Closed Zumbalamambo closed 3 years ago
Hi, I have updated the code and added a quite simple way to extract descriptors. Please refer to https://github.com/yxgeee/OpenIBL#extract-descriptor-for-a-single-image
@yxgeee nice... May I know how to train as well on a custom dataset? I have got rgb image with pose information.
@yxgeee It throws the following error,
ValueError: Unknown resampling filter (640). Use Image.NEAREST (0), Image.LANCZOS (1), Image.BILINEAR (2), Image.BICUBIC (3), Image.BOX (4) or Image.HAMMING (5)
Modify transforms.Resize(480, 640)
to transforms.Resize((480, 640))
@yxgeee nice... May I know how to train as well on a custom dataset? I have got rgb image with pose information.
To train on a custom dataset, you need to write a dataset file following https://github.com/yxgeee/OpenIBL/blob/master/ibl/datasets/pitts.py. The key is to generate two json files, meta.json and splits.json. Please refer to https://drive.google.com/drive/folders/1ZFMUW0BAcdi_vp88K4ZqrDcQGDH3da5v?usp=sharing for an example of generated json files.
@yxgeee May I know what is mean by utm in meta.json as well as what are those numbers in splits.json?
Oops, sorry for pressing the wrong button..
It's indeed hard to understand without comments. I cannot even remember it now as I wrote it half a year ago. I will add some comments regarding the dataset or prepare a template to write a custom dataset later.
Thank you!... I'm waiting for it!..
@yxgeee it's better to have a template for custom dataset since Pittsburg dataset is not available. I tried my best to gain access to it :( v
At the moment I have sequence of frames and a csv file containing imagename,x,y,z
positions
Hello, please refer to https://github.com/yxgeee/OpenIBL/blob/master/docs/INSTALL.md#use-custom-dataset-optional for creating a custom dataset.
@yxgeee thank you!.. I have followed your guideline to load the dataset. I have doubt on the values that must go inside q_train_pids
, db_train_pids
,q_val_pids
,db_val_pids
,q_test_pids
,db_test_pids
.
I have created a dummy dataset with very few images to start with and used the same data for both validation and testing as well.

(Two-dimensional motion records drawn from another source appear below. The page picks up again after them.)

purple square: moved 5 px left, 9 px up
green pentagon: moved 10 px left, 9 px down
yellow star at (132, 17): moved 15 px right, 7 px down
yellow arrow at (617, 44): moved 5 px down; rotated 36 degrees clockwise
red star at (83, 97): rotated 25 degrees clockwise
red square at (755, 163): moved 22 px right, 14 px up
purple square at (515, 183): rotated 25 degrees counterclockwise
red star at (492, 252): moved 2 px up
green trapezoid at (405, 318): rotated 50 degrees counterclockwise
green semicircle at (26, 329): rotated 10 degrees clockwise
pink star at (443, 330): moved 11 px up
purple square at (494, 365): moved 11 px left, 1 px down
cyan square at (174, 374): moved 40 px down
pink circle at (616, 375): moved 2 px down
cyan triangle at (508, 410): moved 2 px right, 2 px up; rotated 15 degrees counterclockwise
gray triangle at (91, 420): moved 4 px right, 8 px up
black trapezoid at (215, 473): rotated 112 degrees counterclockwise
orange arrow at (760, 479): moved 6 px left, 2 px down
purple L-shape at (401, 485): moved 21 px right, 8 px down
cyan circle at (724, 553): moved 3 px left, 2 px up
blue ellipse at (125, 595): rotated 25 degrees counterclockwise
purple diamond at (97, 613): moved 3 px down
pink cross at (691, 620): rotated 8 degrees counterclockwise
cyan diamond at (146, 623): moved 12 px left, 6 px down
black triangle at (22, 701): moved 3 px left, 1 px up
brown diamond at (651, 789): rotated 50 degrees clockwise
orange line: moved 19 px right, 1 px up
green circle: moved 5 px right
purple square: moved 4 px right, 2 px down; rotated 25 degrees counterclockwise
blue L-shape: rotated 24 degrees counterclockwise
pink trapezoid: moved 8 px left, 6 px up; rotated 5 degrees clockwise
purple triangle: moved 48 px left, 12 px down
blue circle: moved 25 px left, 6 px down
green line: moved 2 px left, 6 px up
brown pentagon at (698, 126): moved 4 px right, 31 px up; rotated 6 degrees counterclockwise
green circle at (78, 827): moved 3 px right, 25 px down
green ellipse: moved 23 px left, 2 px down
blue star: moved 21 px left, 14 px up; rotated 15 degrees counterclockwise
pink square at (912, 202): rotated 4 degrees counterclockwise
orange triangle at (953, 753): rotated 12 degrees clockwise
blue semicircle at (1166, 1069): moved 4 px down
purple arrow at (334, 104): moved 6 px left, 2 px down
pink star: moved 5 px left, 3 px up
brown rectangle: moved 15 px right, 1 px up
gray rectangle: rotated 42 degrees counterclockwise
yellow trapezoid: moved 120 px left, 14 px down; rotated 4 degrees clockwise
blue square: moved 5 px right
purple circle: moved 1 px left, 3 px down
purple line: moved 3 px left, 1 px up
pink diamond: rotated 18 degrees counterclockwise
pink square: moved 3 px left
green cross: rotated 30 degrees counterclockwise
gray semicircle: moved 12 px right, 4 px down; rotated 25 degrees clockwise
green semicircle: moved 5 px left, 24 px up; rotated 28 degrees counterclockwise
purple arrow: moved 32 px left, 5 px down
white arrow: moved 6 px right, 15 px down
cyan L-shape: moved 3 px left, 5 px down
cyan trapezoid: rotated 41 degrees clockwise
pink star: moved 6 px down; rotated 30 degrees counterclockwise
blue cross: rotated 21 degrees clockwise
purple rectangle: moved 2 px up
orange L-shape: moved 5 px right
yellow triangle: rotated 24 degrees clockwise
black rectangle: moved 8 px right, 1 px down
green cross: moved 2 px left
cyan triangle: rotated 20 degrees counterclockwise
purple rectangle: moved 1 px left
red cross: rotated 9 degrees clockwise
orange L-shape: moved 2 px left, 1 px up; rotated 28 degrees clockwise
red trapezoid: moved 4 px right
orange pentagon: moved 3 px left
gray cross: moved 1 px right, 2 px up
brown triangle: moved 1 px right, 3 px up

This is my code at the moment.
import os.path as osp
from ..utils.data import Dataset
from ..utils.serialization import write_json
from ..utils.dist_utils import synchronize
class MyDataset(Dataset):
def __init__(self, root, scale=None, verbose=True):
super(MyDataset, self).__init__(root)
self.arrange()
self.load(verbose)
def arrange(self):
if self._check_integrity():
return
try:
rank = dist.get_rank()
except:
rank = 0
# the root path for raw dataset
raw_dir = osp.join(self.root, 'raw')
if (not osp.isdir(raw_dir)):
raise RuntimeError("Dataset not found.")
identities = [["examples/data/my_dataset/query/IMG_7201.JPG","examples/data/my_dataset/raw/IMG_7201.JPG"],
["examples/data/my_dataset/query/IMG_7207.JPG","examples/data/my_dataset/raw/IMG_7207.JPG"],
["examples/data/my_dataset/query/IMG_7208.JPG","examples/data/my_dataset/raw/IMG_7208.JPG"],
["examples/data/my_dataset/query/IMG_7209.JPG","examples/data/my_dataset/raw/IMG_7209.JPG"],
["examples/data/my_dataset/query/IMG_7210.JPG","examples/data/my_dataset/raw/IMG_7210.JPG"]]
utms = [[1.294619, 0.885227],
[-0.409010, -0.449514],
[-0.109162, 0.164040],
[0.094267, 0.795477],
[0.351835, 1.336169]
]
# Save meta information into a json file
meta = {
'name': 'demo', # change it to your dataset name
'identities': identities,
'utm': utms
}
if rank == 0:
write_json(meta, osp.join(self.root, 'meta.json'))
q_train_pids = [i for i in range(len(identities))]
db_train_pids = [i for i in range(len(identities))]
q_val_pids = [i for i in range(len(identities))]
db_val_pids = [i for i in range(len(identities))]
q_test_pids = [i for i in range(len(identities))]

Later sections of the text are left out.